Published 10/01/2019, 11:02 AM
Updated 10/01/2019, 04:09 PM
© Reuters.  Best Returns of the Year Lure ‘Believers’ to Clean-Energy ETFs

(Bloomberg) -- Exchange-traded fund investors are finally paying attention to clean-energy stocks thanks to a market-beating year.

The $439 million Invesco Solar ETF, known by its ticker TAN, has returned 58% this year, outperforming all other unleveraged ETFs in the U.S., according to data compiled by Bloomberg. That’s spurred the most demand for the fund in five years, with more than $60 million flowing in last quarter.

Despite a recent bout of weakness, clean-energy stocks have been on a tear as tariffs imposed by President Donald Trump on imported solar equipment gradually decline. Meanwhile, the outlook for greater use of renewables has also improved, further burnishing the appeal of companies like First Solar Inc (NASDAQ:FSLR)., one of TAN’s largest holdings.

“It’s finally gaining some believers,” Bloomberg Intelligence analyst Eric Balchunas said of the ETF.

Two other clean-energy funds are also among the year’s top 10 performers through Sept. 30: The Invesco WilderHill Clean Energy ETF (NYSE:XLE) and State Street Corp (NYSE:STT).’s SPDR S&P Kensho Clean Power ETF both returned 38%.

But price gains aren’t solely responsible for investor interest.
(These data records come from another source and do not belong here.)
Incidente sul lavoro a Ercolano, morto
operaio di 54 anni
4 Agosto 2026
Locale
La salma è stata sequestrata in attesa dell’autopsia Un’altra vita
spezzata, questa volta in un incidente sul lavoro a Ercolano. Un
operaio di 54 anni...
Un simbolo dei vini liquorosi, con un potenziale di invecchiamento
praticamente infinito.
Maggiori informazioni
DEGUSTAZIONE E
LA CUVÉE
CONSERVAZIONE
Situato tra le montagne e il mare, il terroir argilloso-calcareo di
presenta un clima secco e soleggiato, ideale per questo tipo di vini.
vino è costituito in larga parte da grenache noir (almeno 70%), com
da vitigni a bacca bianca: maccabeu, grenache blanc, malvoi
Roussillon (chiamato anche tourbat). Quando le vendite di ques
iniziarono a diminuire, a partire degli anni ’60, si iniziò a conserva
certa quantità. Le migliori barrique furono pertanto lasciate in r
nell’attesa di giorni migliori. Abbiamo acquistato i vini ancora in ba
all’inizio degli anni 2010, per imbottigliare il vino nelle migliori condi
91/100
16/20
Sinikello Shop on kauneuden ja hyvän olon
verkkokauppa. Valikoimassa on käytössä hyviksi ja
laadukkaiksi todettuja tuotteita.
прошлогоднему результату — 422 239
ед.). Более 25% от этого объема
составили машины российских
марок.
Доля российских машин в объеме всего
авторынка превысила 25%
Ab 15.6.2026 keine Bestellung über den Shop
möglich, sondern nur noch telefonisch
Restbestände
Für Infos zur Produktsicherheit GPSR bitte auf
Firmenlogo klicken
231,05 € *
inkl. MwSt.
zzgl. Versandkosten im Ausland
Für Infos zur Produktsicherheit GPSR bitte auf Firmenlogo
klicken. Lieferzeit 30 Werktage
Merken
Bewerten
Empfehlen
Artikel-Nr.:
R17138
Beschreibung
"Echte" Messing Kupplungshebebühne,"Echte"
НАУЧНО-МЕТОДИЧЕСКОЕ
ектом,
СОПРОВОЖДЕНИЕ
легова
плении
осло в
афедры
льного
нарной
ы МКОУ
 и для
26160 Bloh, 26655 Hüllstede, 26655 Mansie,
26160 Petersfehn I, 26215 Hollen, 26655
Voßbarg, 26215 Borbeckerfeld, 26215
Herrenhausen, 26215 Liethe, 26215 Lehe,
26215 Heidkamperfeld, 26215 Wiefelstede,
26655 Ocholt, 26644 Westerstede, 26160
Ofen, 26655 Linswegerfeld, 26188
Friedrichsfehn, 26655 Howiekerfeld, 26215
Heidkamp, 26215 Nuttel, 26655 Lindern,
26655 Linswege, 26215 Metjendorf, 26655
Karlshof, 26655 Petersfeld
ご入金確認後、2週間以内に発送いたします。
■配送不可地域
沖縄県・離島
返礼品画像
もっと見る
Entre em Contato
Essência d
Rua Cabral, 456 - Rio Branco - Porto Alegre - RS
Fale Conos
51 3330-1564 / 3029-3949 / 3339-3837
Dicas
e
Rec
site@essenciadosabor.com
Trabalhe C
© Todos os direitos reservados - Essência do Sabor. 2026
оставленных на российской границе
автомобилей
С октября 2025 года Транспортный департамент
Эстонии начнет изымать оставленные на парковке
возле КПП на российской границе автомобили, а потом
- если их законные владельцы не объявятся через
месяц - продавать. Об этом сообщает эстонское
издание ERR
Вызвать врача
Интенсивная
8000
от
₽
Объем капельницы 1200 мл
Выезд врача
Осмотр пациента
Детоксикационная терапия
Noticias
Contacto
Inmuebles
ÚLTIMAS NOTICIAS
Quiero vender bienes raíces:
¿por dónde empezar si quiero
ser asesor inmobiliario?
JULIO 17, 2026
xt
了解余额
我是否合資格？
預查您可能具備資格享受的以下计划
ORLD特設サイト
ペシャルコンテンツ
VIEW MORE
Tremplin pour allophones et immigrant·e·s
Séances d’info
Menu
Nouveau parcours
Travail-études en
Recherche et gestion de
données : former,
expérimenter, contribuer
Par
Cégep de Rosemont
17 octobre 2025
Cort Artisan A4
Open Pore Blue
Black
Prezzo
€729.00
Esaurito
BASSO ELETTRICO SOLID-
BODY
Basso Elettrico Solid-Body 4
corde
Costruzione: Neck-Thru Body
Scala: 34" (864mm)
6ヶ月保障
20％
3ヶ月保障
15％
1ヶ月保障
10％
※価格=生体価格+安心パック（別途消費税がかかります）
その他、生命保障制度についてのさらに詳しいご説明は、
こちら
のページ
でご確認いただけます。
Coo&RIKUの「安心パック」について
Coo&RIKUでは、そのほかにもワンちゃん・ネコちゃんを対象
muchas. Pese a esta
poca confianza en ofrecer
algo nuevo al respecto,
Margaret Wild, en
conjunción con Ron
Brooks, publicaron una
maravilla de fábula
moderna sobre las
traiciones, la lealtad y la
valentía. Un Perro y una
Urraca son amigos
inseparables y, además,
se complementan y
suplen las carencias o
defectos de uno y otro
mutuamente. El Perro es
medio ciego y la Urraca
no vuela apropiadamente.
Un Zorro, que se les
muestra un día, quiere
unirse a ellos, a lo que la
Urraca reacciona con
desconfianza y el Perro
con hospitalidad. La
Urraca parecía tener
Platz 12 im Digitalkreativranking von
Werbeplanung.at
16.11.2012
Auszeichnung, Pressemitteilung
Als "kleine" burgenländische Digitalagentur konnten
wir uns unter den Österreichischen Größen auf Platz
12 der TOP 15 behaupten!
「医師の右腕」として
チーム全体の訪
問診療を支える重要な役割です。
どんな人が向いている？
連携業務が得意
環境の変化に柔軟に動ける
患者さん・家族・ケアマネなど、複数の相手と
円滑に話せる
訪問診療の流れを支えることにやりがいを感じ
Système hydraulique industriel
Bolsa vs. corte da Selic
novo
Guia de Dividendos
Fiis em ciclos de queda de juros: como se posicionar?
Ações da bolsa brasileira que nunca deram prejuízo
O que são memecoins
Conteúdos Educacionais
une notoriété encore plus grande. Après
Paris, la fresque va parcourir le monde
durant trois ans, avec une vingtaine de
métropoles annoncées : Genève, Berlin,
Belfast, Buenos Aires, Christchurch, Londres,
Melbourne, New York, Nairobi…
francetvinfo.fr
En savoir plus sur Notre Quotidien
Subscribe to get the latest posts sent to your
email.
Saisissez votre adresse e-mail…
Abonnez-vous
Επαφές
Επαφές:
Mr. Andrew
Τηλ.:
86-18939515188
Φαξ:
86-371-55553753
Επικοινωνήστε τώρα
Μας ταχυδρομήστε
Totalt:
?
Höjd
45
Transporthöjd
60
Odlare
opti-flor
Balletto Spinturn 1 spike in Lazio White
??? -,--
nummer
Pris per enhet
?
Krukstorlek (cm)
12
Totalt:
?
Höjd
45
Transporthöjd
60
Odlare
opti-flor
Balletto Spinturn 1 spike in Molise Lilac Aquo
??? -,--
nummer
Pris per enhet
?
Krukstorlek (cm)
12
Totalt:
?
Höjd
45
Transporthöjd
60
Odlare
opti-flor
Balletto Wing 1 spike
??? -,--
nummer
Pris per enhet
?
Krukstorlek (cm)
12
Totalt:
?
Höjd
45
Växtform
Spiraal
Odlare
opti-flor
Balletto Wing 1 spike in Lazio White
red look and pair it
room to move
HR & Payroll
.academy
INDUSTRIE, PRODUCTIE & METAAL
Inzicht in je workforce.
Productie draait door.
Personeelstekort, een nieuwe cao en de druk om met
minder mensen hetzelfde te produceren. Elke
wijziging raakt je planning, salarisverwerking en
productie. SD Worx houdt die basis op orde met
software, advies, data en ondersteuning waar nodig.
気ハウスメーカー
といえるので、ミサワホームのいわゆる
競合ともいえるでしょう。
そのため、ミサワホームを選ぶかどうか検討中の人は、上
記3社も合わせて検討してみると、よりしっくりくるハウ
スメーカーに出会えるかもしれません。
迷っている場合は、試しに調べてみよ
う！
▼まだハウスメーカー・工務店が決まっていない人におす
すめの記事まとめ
Renewables have become a mainstream energy source, supplying more power to America’s grid than coal for the first time ever in April. Solar and wind are now the cheapest forms of power in two-thirds of the world. Meanwhile, the Solar Energy Industries Association recently said the U.S. pipeline for utility-scale projects had reached 37.9 gigawatts, a record.

In fact, newcomers to clean energy missed much of the sector’s advance this year, with TAN’s performance in the first half of 2019 significantly outpacing its return in the third quarter.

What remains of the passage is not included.